Mobile commerce has gained momentum in the past twelve months. Even though the new year is ahead, mobile commerce is expected to rule the retail scene. From increased shopper engagement to sponsored data, marketers and developers can still lock in consumers after the holiday season. Below are the most anticipated mobile commerce trends for 2017.

Consumer interaction

As the m-commerce market tightens, competition will increase to keep shoppers engaged. According to Fiksu DSP data, 87 percent of smartphone users use less than 10 apps daily and 77 percent are likely to delete an app if they keep receiving an irrelevant ad. Developers will have to tap into user preferences to really resonate with consumers’ needs.

“Finding a user’s lifetime value is just as important as having high app-install rates,” Fiksu DSP CEO Mel Jackson said. “It is critical now more than ever to use ad formats that both target and resonate with users most likely to use your app long-term.”

Consumers are also not content with the ads they are receiving on m-commerce apps. Fifty-percent of consumers said the ads on m-commerce apps are not relevant to their preferences. To remedy this issue, developers could consider various shopper demographics, including millennials, and analyze how their app can connect with their lifestyles.

Despite many shoppers disliking m-commerce ads, millennials prove to be a boon for app developers. Thirty-three percent of this demographic said ads were their main reason for downloading an app to their smartphones and they are 26 percent more likely to click on mobile ads. Gen Y shoppers also are more likely to use apps longer—with 32 percent of this demographic more likely to use at least three apps for more than 15 minutes each day.

Ad revenue attribution

Decoding a consumer’s in-app behavior and overall lifetime (LTV) will no longer be a myth.

As in-app advertising continues to play a crucial role for m-commerce businesses, marketers will be able to connect mobile revenues to consumer-favored campaigns.
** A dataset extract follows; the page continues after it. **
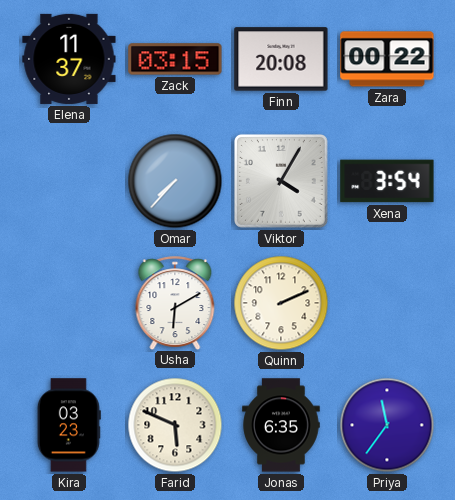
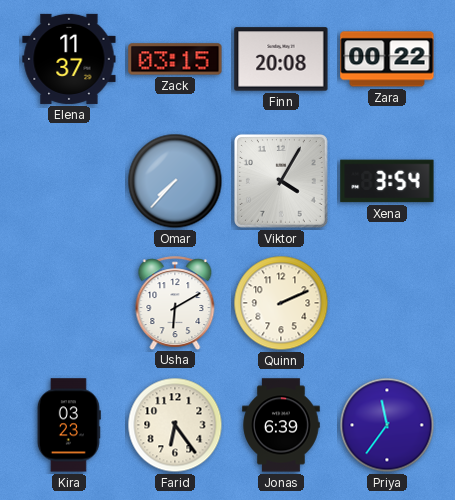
Farid: 5:49 -> 6:24
Jonas: 6:35 -> 6:39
AppsFlyer, a mobile attribution provider, recently released a new Ad Revenue Attribution solution, which will establish a more seamless revenue data extraction process for marketers.
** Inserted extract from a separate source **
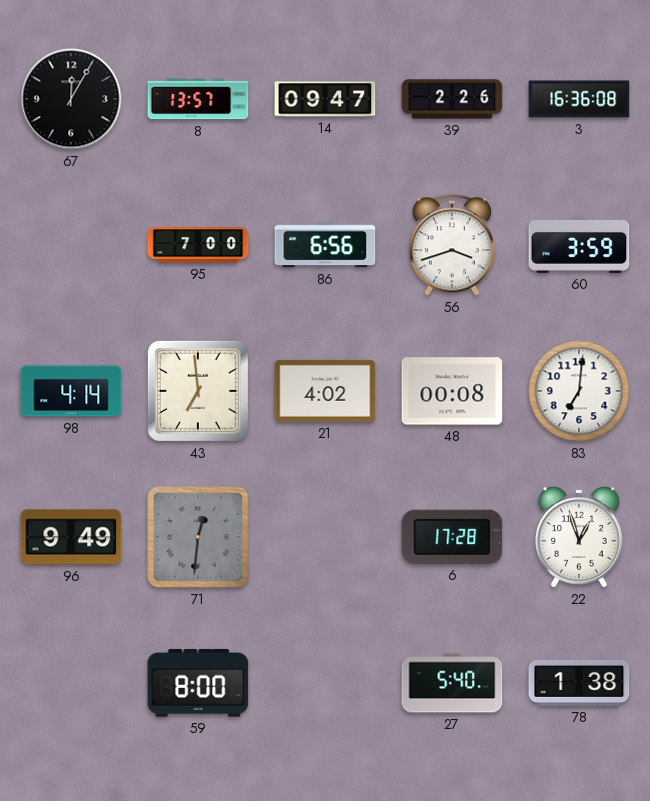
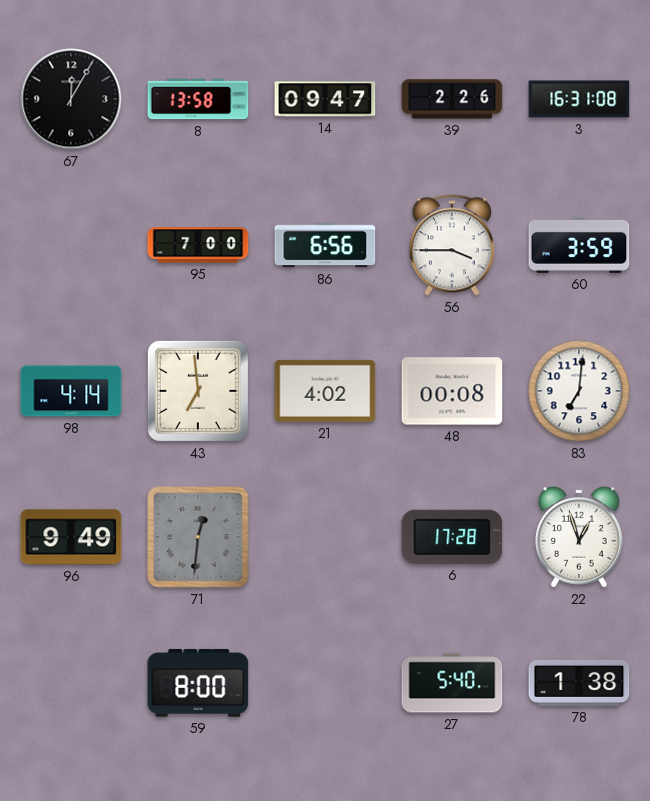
8: 13:57 -> 13:58
3: 16:36 -> 16:31
56: 3:42 -> 3:45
According to App Annie’s “App Monetization Report,” in-app advertising revenue will grow to more than $70 billion by 2020. As ad revenue attribution increases into 2017, marketers will need to access revenue data immediately to boost campaign optimization and user segmentation.

“Mobile publishers want a 360-degree view of their marketing, and it’s crucial to measure the impact in-app advertising plays in driving user engagement and publisher monetization,” AdColony chief customer officer Bryan Buskas said. “The opportunity to inform better targeting, smarter user acquisition and more effective monetization through ad revenue tracking support is a step forward for both publishers and the overall ecosystem.”

Sponsored data

Worldwide mobile operators, including AT&T, T-Mobile and Verizon, will make sponsored data mainstream on m-commerce apps next year.

U.S. mobile operators already provide free data services and other global mobile operators, including those Asia and Africa, have pursued sponsored data models for smartphone users.

Syntonic, a mobile platform services company, predicts more international mobile carriers will team up with content providers to reach approximately two billion mobile subscribers in upcoming years. On m-commerce apps, content providers can post advertisements with the help of mobile carriers. Both parties benefit and access m-commerce consumers with relevant sponsored data.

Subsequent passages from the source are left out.